The term “biocontainment unit” (BCU) is used to describe an isolation unit designed to care for patients with highly infectious diseases that pose an extraordinary public health risk. Specifically, BCUs are artificial, highly restrictive environments where patients have little control, potentially resulting in feelings of reduced autonomy and self-determination, along with disrupted human interaction (Vottero & Rittenmeyer, 2012). The long convalescent period for Ebola virus disease (EVD), combined with concerns of spreading lethal pathogens to the general public, have resulted in treating EVD patients in isolation for several weeks with minimal physical human contact. Many of the BCUs established in response to the 2014–2016 Ebola outbreak to increase the U.S. capacity to provide care for patients with high-consequence pathogens were among the first to activate for patient care in the early weeks of the Coronavirus disease 2019 (COVID-19) pandemic (Flinn et al., 2021).
There is an emerging body of research examining the design of BCUs and the safety of frontline healthcare workers (HCWs; DuBose et al., 2018; Garibaldi et al., 2016; Herlihey et al., 2017; Lenaghan & Schwedhelm, 2015; Wong et al., 2019; Zimring et al., 2018).

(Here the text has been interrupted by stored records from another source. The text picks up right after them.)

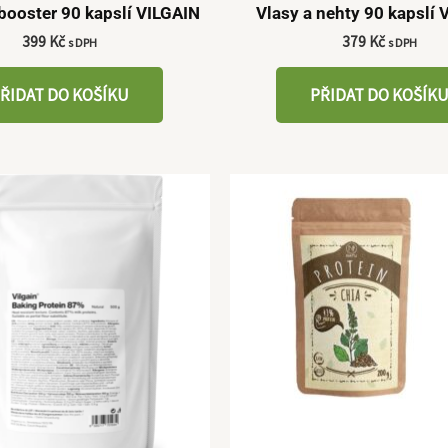
booster 90 kapslí VILGAIN
Vlasy a nehty 90 kapslí 
399
Kč
379
Kč
s DPH
s DPH
ŘIDAT DO KOŠÍKU
PŘIDAT DO KOŠÍK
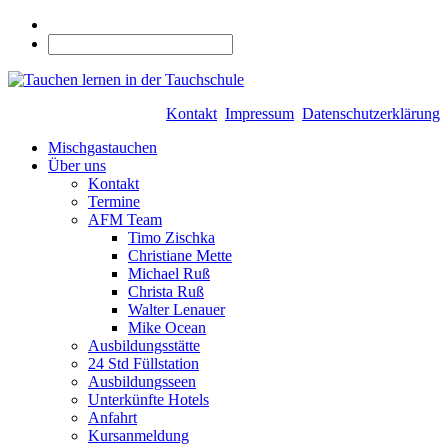
Kontakt
Impressum
Datenschutzerklärung
Mischgastauchen
Über uns
Kontakt
Termine
AFM Team
Timo Zischka
Christiane Mette
Michael Ruß
Christa Ruß
Walter Lenauer
Mike Ocean
Ausbildungsstätte
24 Std Füllstation
Ausbildungsseen
Unterkünfte Hotels
Anfahrt
Kursanmeldung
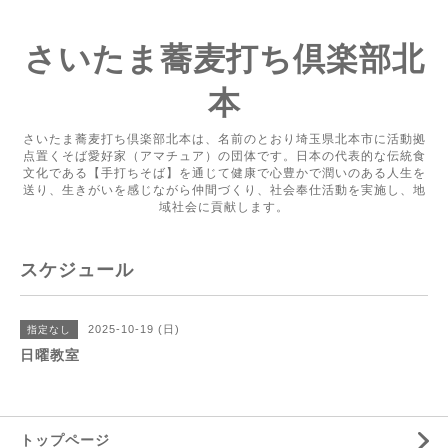
さいたま蕎麦打ち倶楽部北
本
さいたま蕎麦打ち倶楽部北本は、名前のとおり埼玉県北本市に活動拠
点置くそば愛好家（アマチュア）の団体です。日本の代表的な伝統食
文化である【手打ちそば】を通じて健康で心豊かで潤いのある人生を
送り、生きがいを感じながら仲間づくり、社会奉仕活動を実施し、地
域社会に貢献します。
スケジュール
2025-10-19 (日)
指定なし
日曜教室
トップページ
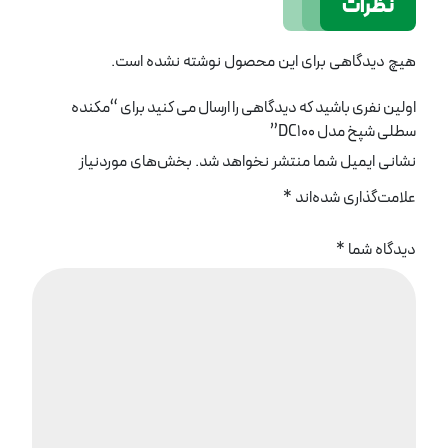
نظرات
هیچ دیدگاهی برای این محصول نوشته نشده است.
اولین نفری باشید که دیدگاهی را ارسال می کنید برای “مکنده
سطلی شپخ مدل DC100”
نشانی ایمیل شما منتشر نخواهد شد.
بخش‌های موردنیاز
علامت‌گذاری شده‌اند
*
دیدگاه شما
*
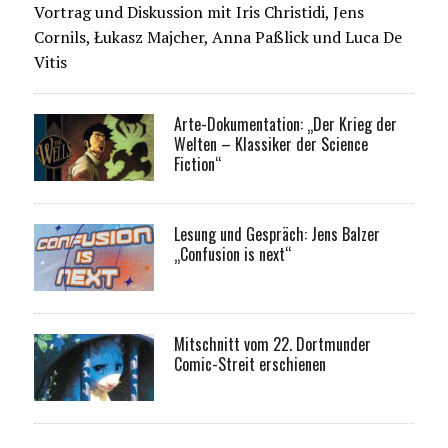
Vortrag und Diskussion mit Iris Christidi, Jens
Cornils, Łukasz Majcher, Anna Paßlick und Luca De
Vitis
Arte-Dokumentation: „Der Krieg der
Welten – Klassiker der Science
Fiction“
Lesung und Gespräch: Jens Balzer
„Confusion is next“
Mitschnitt vom 22. Dortmunder
Comic-Streit erschienen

However, the experience of patients with confirmed serious infectious diseases such as Ebola or COVID-19 who must undergo complete isolation received much less attention (Hsiao et al., 2021; Jung & Jun, 2020; Panchal et al., 2020).
In this qualitative study, we explore the actual reported experience of the patients treated for Ebola at a single BCU in the United States, as well as the experiences of critical care nurses who provided direct care to these patients. We argue that the physical environment plays an important role when it comes to the perception and experience of isolation. We propose specific design interventions that may relieve the adverse effects of isolation, contribute to the physical and psychological well-being of persons treated for highly infectious diseases, and support an approach to biocontainment care that focuses on the experience of the patient.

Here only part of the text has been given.